Page-level text extractions:
☆ ☆ ☆ ☆

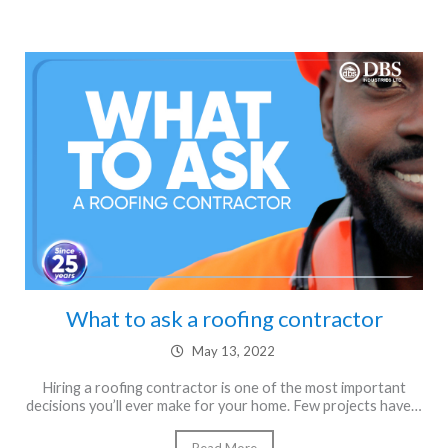
What to ask a roofing contractor
May 13, 2022
Hiring a roofing contractor is one of the most important
decisions you’ll ever make for your home. Few projects have…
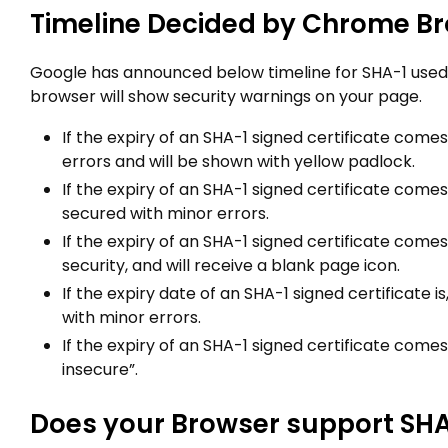
Timeline Decided by Chrome Br
Google has announced below timeline for SHA-1 used
browser will show security warnings on your page.
If the expiry of an SHA-1 signed certificate comes
errors and will be shown with yellow padlock.
If the expiry of an SHA-1 signed certificate comes 
secured with minor errors.
If the expiry of an SHA-1 signed certificate comes 
security, and will receive a blank page icon.
If the expiry date of an SHA-1 signed certificate i
with minor errors.
If the expiry of an SHA-1 signed certificate comes 
insecure”.
Does your Browser support SH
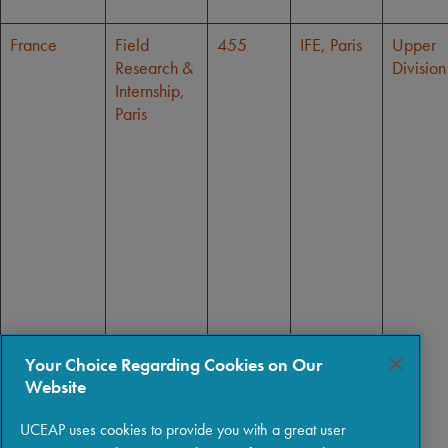
France
Field
455
IFE, Paris
Upper
Research &
Division
Internship,
Paris
Your Choice Regarding Cookies on Our
Website
UCEAP uses cookies to provide you with a great user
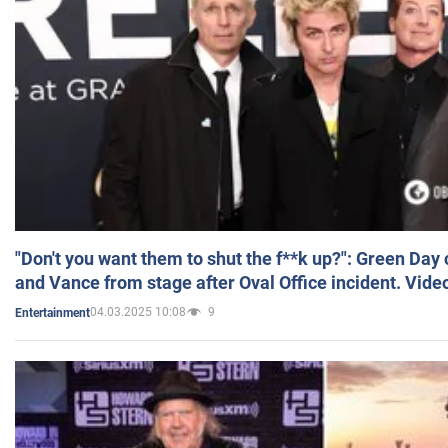
"Don't you want them to shut the f**k up?": Green Day
and Vance from stage after Oval Office incident. Vide
04.03.2025 10:08
9
Entertainment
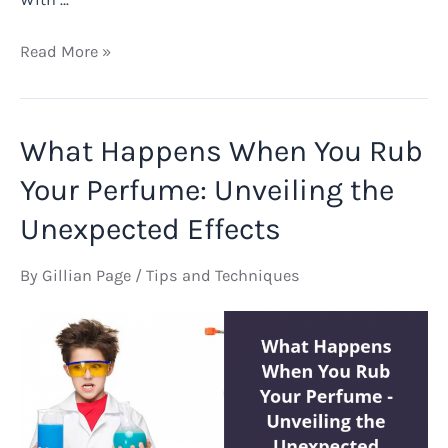
How
Read More »
to
Refill
Aura
What Happens When You Rub
Mugler
Perfume
Your Perfume: Unveiling the
Bottle
Unexpected Effects
By
Gillian Page
/
Tips and Techniques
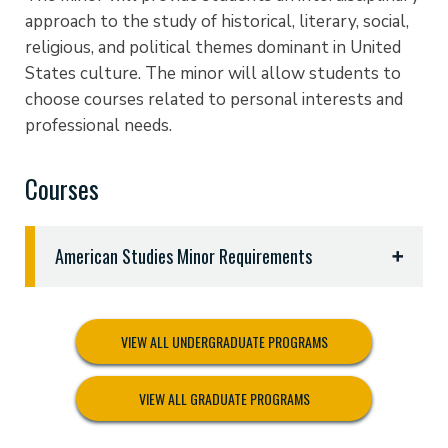
approach to the study of historical, literary, social,
religious, and political themes dominant in United
States culture. The minor will allow students to
choose courses related to personal interests and
professional needs.
Courses
American Studies Minor Requirements
Eighteen (18) semester hours as follows:
HIST 1301 United States to 1877
VIEW ALL UNDERGRADUATE PROGRAMS
HIST 1302 United States Since 1877
ENGL 2326 American Literature
VIEW ALL GRADUATE PROGRAMS
POSC 2305 Federal Government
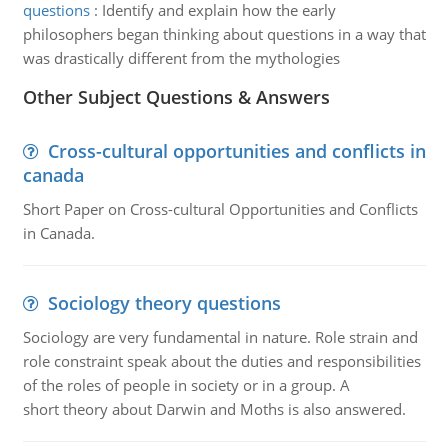
questions
:
Identify and explain how the early
philosophers began thinking about questions in a way that
was drastically different from the mythologies
Other Subject Questions & Answers
Cross-cultural opportunities and conflicts in
canada
Short Paper on Cross-cultural Opportunities and Conflicts
in Canada.
Sociology theory questions
Sociology are very fundamental in nature. Role strain and
role constraint speak about the duties and responsibilities
of the roles of people in society or in a group. A
short theory about Darwin and Moths is also answered.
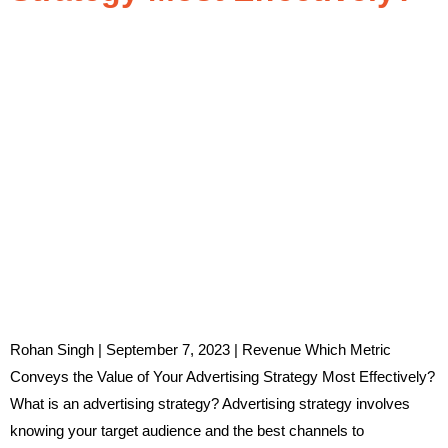
Rohan Singh | September 7, 2023 | Revenue Which Metric
Conveys the Value of Your Advertising Strategy Most Effectively?
What is an advertising strategy? Advertising strategy involves
knowing your target audience and the best channels to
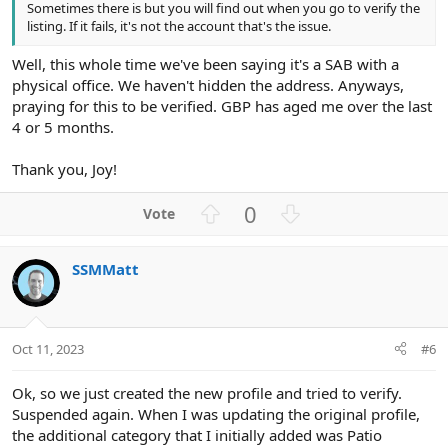
Sometimes there is but you will find out when you go to verify the
listing. If it fails, it's not the account that's the issue.
Well, this whole time we've been saying it's a SAB with a
physical office. We haven't hidden the address. Anyways,
praying for this to be verified. GBP has aged me over the last
4 or 5 months.
Thank you, Joy!
U
D
0
p
o
v
w
SSMMatt
o
n
t
v
e
o
t
Oct 11, 2023
#6
e
Ok, so we just created the new profile and tried to verify.
Suspended again. When I was updating the original profile,
the additional category that I initially added was Patio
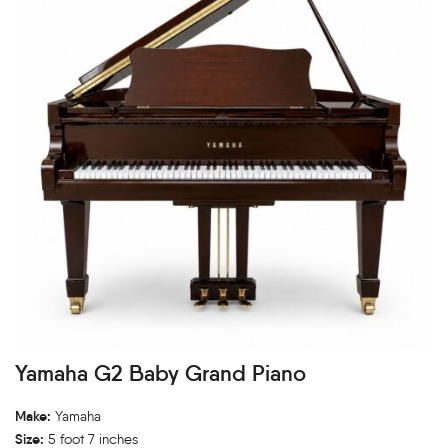
Yamaha G2 Baby Grand Piano
Make:
Yamaha
Size:
5 foot 7 inches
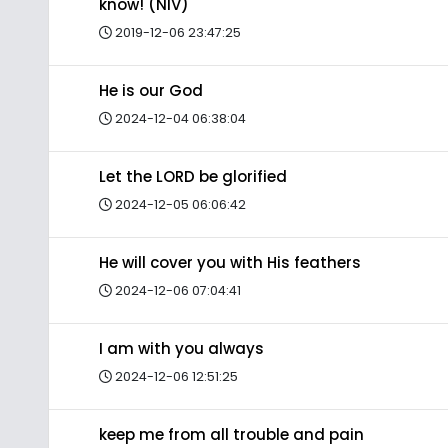
know! (NIV)
2019-12-06 23:47:25
He is our God
2024-12-04 06:38:04
Let the LORD be glorified
2024-12-05 06:06:42
He will cover you with His feathers
2024-12-06 07:04:41
I am with you always
2024-12-06 12:51:25
keep me from all trouble and pain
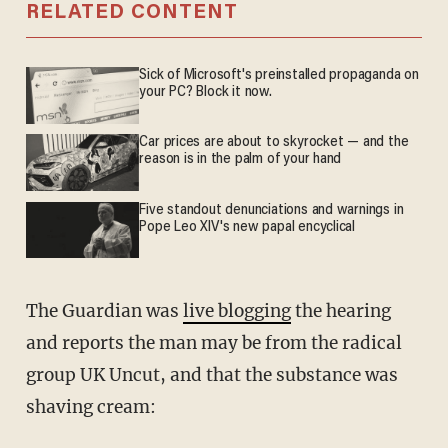
RELATED CONTENT
Sick of Microsoft's preinstalled propaganda on
your PC? Block it now.
Car prices are about to skyrocket — and the
reason is in the palm of your hand
Five standout denunciations and warnings in
Pope Leo XIV's new papal encyclical
The Guardian was
live blogging
the hearing
and reports the man may be from the radical
group UK Uncut, and that the substance was
shaving cream:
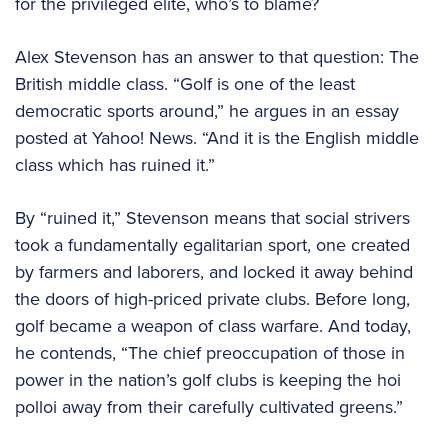
for the privileged elite, who’s to blame?
Alex Stevenson has an answer to that question: The
British middle class. “Golf is one of the least
democratic sports around,” he argues in an essay
posted at Yahoo! News. “And it is the English middle
class which has ruined it.”
By “ruined it,” Stevenson means that social strivers
took a fundamentally egalitarian sport, one created
by farmers and laborers, and locked it away behind
the doors of high-priced private clubs. Before long,
golf became a weapon of class warfare. And today,
he contends, “The chief preoccupation of those in
power in the nation’s golf clubs is keeping the hoi
polloi away from their carefully cultivated greens.”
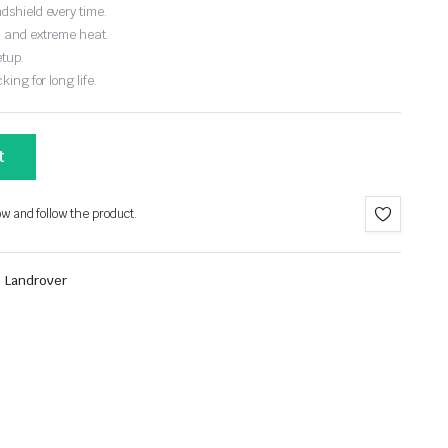
dshield every time.
, and extreme heat.
etup.
ing for long life.
t
ow and follow the product.
,
Landrover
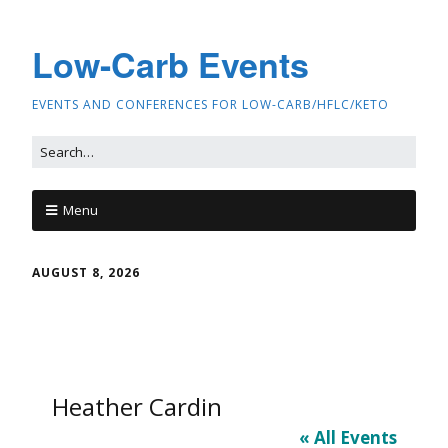
Low-Carb Events
EVENTS AND CONFERENCES FOR LOW-CARB/HFLC/KETO
Menu
AUGUST 8, 2026
Heather Cardin
« All Events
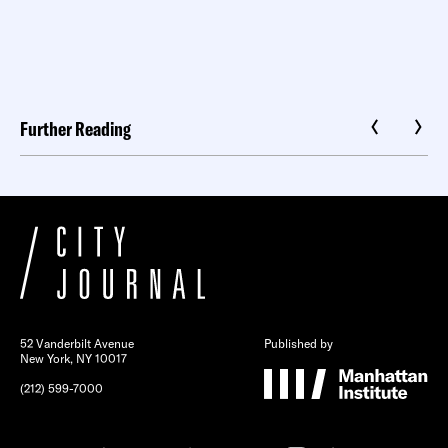
Further Reading
52 Vanderbilt Avenue
Published by
New York, NY 10017
(212) 599-7000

☆ ☆ ☆ ☆

AIM OF THE EXERCISE => Filtering the entries above by the word "contractor", copy each line that matches.

TASK SOLUTION =>
What to ask a roofing contractor
Hiring a roofing contractor is one of the most important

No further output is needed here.